Tinuade Babalola Adejuyigbe Adele I (born 25 May 1998) of Iboropa Akoko, also known as Akokoland, Ondo State, Nigeria, is the first female traditional ruler/monarch of the Iboropa-Akoko kingdom. Tinuade was made a regent king to oversee the Akokoland as a community head on 23 February 2015, which was not long after her father, Oba Emmanuel Ayowole Adejuyigbe, died on 10 February 2015 at the age of 57. She was made the Adele (Yoruba for regent) at the age of 16. According to an interview published in the Tribune Newspaper she said that she went through a few customary rites of passage before she was declared the regent and she administered till 16 December 2021. Additionally, she was a freshman when the process of being a female regent started.
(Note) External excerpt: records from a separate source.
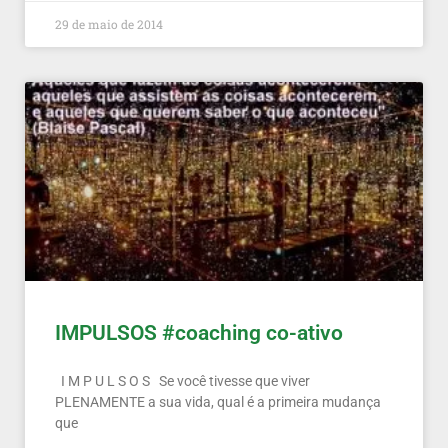
29 de maio de 2014
IMPULSOS #coaching co-ativo
I M P U L S O S Se você tivesse que viver
PLENAMENTE a sua vida, qual é a primeira mudança
que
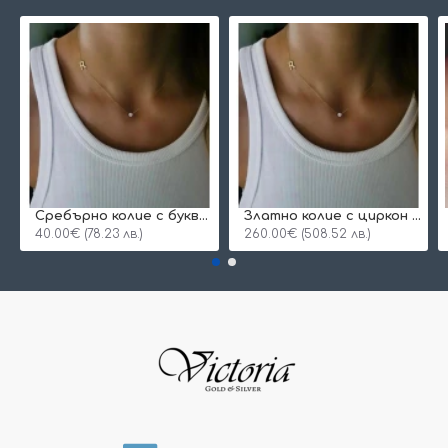
Сребърнo колие с буква и едно камъче
Златно колие с циркон и буква по избор
40.00€ (78.23 лв.)
260.00€ (508.52 лв.)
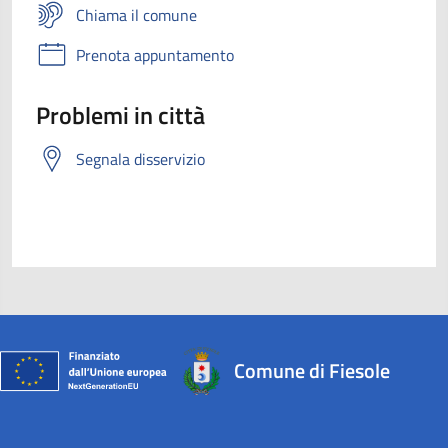
Chiama il comune
Prenota appuntamento
Problemi in città
Segnala disservizio
Comune di Fiesole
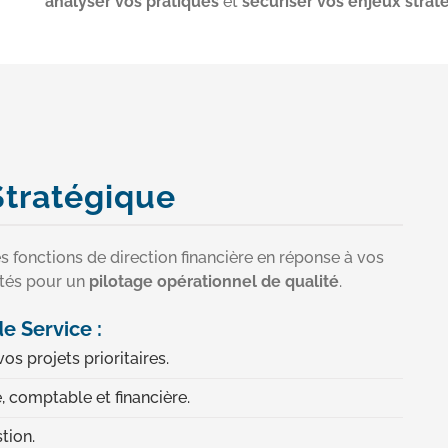
analyser vos pratiques
et
sécuriser vos enjeux strat
tratégique
s fonctions de direction financière en réponse à vos
ôtés pour un
pilotage opérationnel de qualité
.
e Service :
os projets prioritaires.
e, comptable et financière.
tion.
She was the first sitting monarch to attend the National Youth Service Corps (NYSC) camp without being noticed, in Minna, Niger State, Nigeria.

==Education ==
Tinuade received a B.Sc in public administration from Adekunle Ajasin University, Ondo State, Nigeria.

==Selection and coronation==
After Tinuade's father, Oba Emmanuel Bablola, died, Tinuade was made the female regent king to oversee the Akokoland as a community leader on 23 February at the age of 16, according to the customs of the Akokoland. During this time she was an undergraduate in pursuit of a degree in Public Administration from Adekunle Ajasin University, Ondo State, Nigeria.

==Personal life==
Tinuade Babalola Adejuyigbe is the first female traditional ruler and community head of Iboropa-Akoko, Ondo State, Nigeria. Apart from being a king, she is a business woman who makes Asooke, beads, crowns, iruleke and other indigenous items, cultural attires, and heads the Green Women Initiative (GWI). She is single and her tradition permits her to remain celibate while on the throne.

== Green Women Initiative==
Green Women Initiative is a non-governmental organisation with the aim to provide advantages for women in agriculture and agro-allied, launched on 25 May 2021 in celebration of her 23rd birthday.